La pression se fait plus forte, je me cambre, le bout du gode semble me perforer. Soudain, il entre, passant la barrière de mon muscle naturel et m’arrachant un cri de douleur.
- Tu vois, ma belle, te voilà une vraie femelle ainsi.
- Aïe ! Enlevez-le, je vous en prie.
- Allons, Laure ! Dit Pierre. Laissez Luce vous préparer, sinon vous allez hurler si je vous pénètre dès maintenant, d’ailleurs ce n’est pas l’envie qui ma manque car croyez-moi, vous me faites bien bander…

Luce vient de passer sa main libre sur mon sexe, m’arrachant de nouveaux frissons de plaisir mêlés à la douleur dans mes reins.
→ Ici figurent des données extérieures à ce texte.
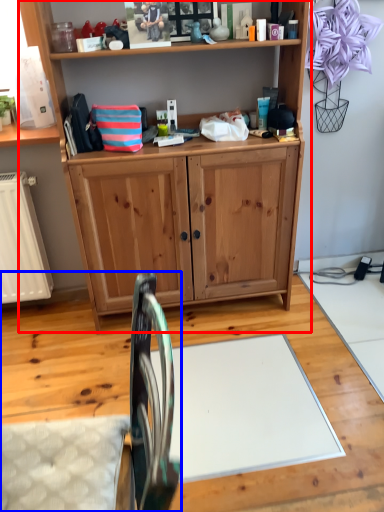 Question: Which of the following is the farthest to the observer, vanity (highlighted by a red box) or swivel chair (highlighted by a blue box)?

Choices:
 (A) vanity
 (B) swivel chair

Answer: (A) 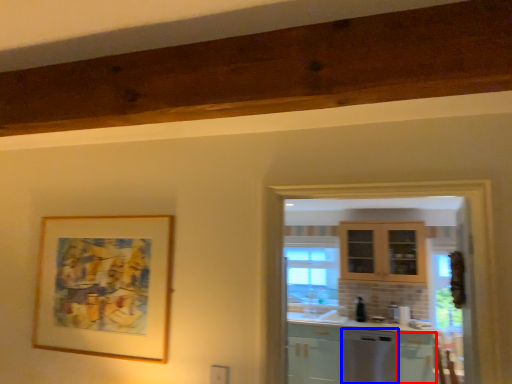 Question: Which of the following is the farthest to the observer, cabinetry (highlighted by a red box) or dish washer (highlighted by a blue box)?

Choices:
 (A) cabinetry
 (B) dish washer

Answer: (B) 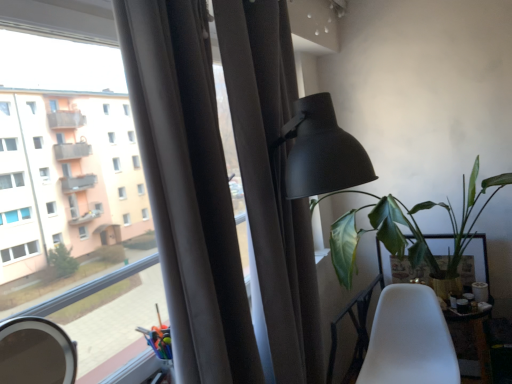 Question: Can you confirm if green leafy plant at right is positioned to the right of white matte chair at lower right?

Choices:
 (A) no
 (B) yes

Answer: (B)

Question: Considering the relative sizes of green leafy plant at right and white matte chair at lower right in the image provided, is green leafy plant at right bigger than white matte chair at lower right?

Choices:
 (A) no
 (B) yes

Answer: (B)

Question: Considering the relative sizes of green leafy plant at right and white matte chair at lower right in the image provided, is green leafy plant at right wider than white matte chair at lower right?

Choices:
 (A) no
 (B) yes

Answer: (B)

Question: Are green leafy plant at right and white matte chair at lower right beside each other?

Choices:
 (A) no
 (B) yes

Answer: (A)

Question: Does green leafy plant at right have a smaller size compared to white matte chair at lower right?

Choices:
 (A) no
 (B) yes

Answer: (A)

Question: Is green leafy plant at right positioned beyond the bounds of white matte chair at lower right?

Choices:
 (A) yes
 (B) no

Answer: (A)

Question: Can we say white matte chair at lower right lies outside matte gray curtain at center?

Choices:
 (A) yes
 (B) no

Answer: (A)

Question: Does white matte chair at lower right come in front of matte gray curtain at center?

Choices:
 (A) yes
 (B) no

Answer: (B)

Question: Is white matte chair at lower right not near matte gray curtain at center?

Choices:
 (A) yes
 (B) no

Answer: (B)

Question: Does white matte chair at lower right have a smaller size compared to matte gray curtain at center?

Choices:
 (A) yes
 (B) no

Answer: (A)

Question: Would you say matte gray curtain at center is part of white matte chair at lower right's contents?

Choices:
 (A) no
 (B) yes

Answer: (A)

Question: Is white matte chair at lower right oriented away from matte gray curtain at center?

Choices:
 (A) yes
 (B) no

Answer: (B)

Question: From a real-world perspective, is wooden table at lower right, which is the 2th table from back to front, positioned under matte black lamp at upper right based on gravity?

Choices:
 (A) no
 (B) yes

Answer: (B) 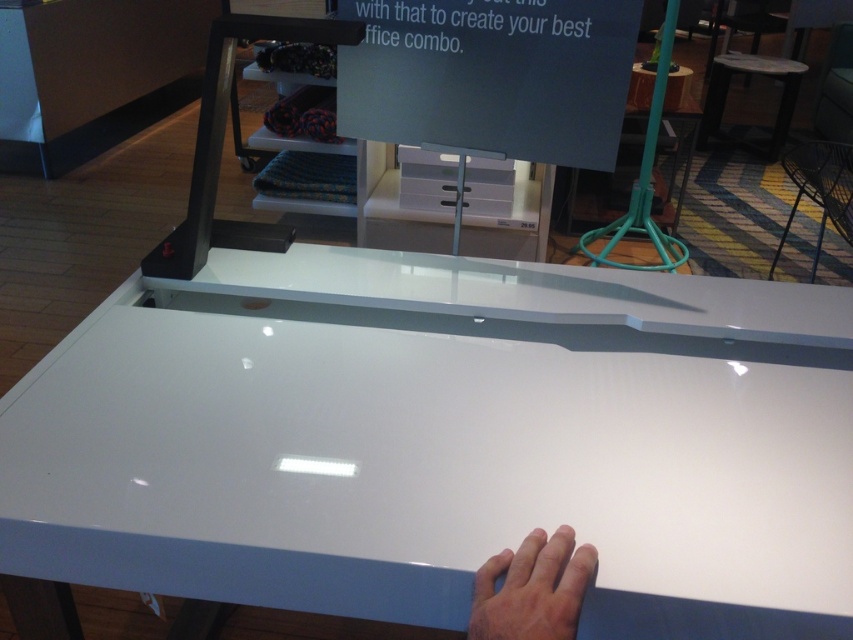 Question: Which of the following is the farthest from the observer?

Choices:
 (A) white glossy stool at upper right
 (B) skinny white hand at lower center

Answer: (A)

Question: Which of the following is the farthest from the observer?

Choices:
 (A) (776, 156)
 (B) (265, 454)

Answer: (A)

Question: Does skinny white hand at lower center appear on the right side of white glossy stool at upper right?

Choices:
 (A) yes
 (B) no

Answer: (B)

Question: Is white glossy table at center bigger than white glossy stool at upper right?

Choices:
 (A) yes
 (B) no

Answer: (B)

Question: Can you confirm if white glossy table at center is positioned to the right of white glossy stool at upper right?

Choices:
 (A) yes
 (B) no

Answer: (B)

Question: Which object is closer to the camera taking this photo?

Choices:
 (A) white glossy stool at upper right
 (B) white glossy table at center
 (C) skinny white hand at lower center

Answer: (C)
- Hum, petite cochonne tu es toute mouillée, je vais continuer à te caresser pendant que je le ferais rentrer encore plus loin.
- Hum oui, aïe non… ohhh !
- Ton petit bouton est tout excité et tu mouilles bien, tu aimes ça, n’est-ce pas ?
Elle fait rouler mon clitoris entre ses doigts, j’adore cette caresse et je me sens mouiller encore davantage. La douleur s’apaise dans mon petit trou, pourtant la pression qu’elle y exerce est de plus en plus soutenue. Elle a maintenant entrepris des allers retours tout en douceur qui m’arrachent mille feux de douleur et de plaisir mêlés.
Luce fait monter mon plaisir en me caressant le clitoris comme une folle, il monte inexorablement. Je sens que je vais jouir alors que le gode est maintenu au plus profond de mon anus. Les crins de nylon, qui finissent le gode de latex noir, frottent sur ma raie au rythme de mes mouvements de bassin.
- Allez, petite peste, dit Luce, laisses-toi aller et offre-nous ton premier orgasme anal.
- Oh Luce, continuez à me caresser, je vais jouir !

Elle fait même mieux que cela, elle entreprend de glisser deux de ses doigts dans mon antre trempé. Prise des deux côtés, j’ai un mouvement de recul qui ne fait qu’accentuer la pénétration anale. Elle agite ses doigts joints de plus en plus vite dans mon vagin, le plaisir monte encore je ne vais pas pouvoir résister…
- Ohhh, oui, humm !
Un orgasme monstrueux me terrasse alors que ses doigts sont fichés le plus loin possible dans mon sexe où ils jouent à caresser le gode à travers la fine paroi.
- Eh bien ma belle, tu prends ton pied !
- Ohhh, c’est puissant, dis-je en essayant en vain de retrouver mon souffle.
- Cette fois, je crois qu’elle est prête, à toi maintenant…

Elle me laisse à genoux sur le bord du canapé, le gode fiché entre mes fesses, offerte indécente aux volontés de mes amants, godée comme une trainée, mais je sens en moi une étrange sensation de plénitude, le plaisir est plus fort et le désir monte à nouveau en moi…
Je ne vais pas… mais si !
Un nouvel orgasme me submerge, je jouis longtemps, les fesses en l’air, la tête en feu posée sur l’assise du canapé, Pierre derrière moi qui se branle lentement pour ne rien perdre de sa vigueur.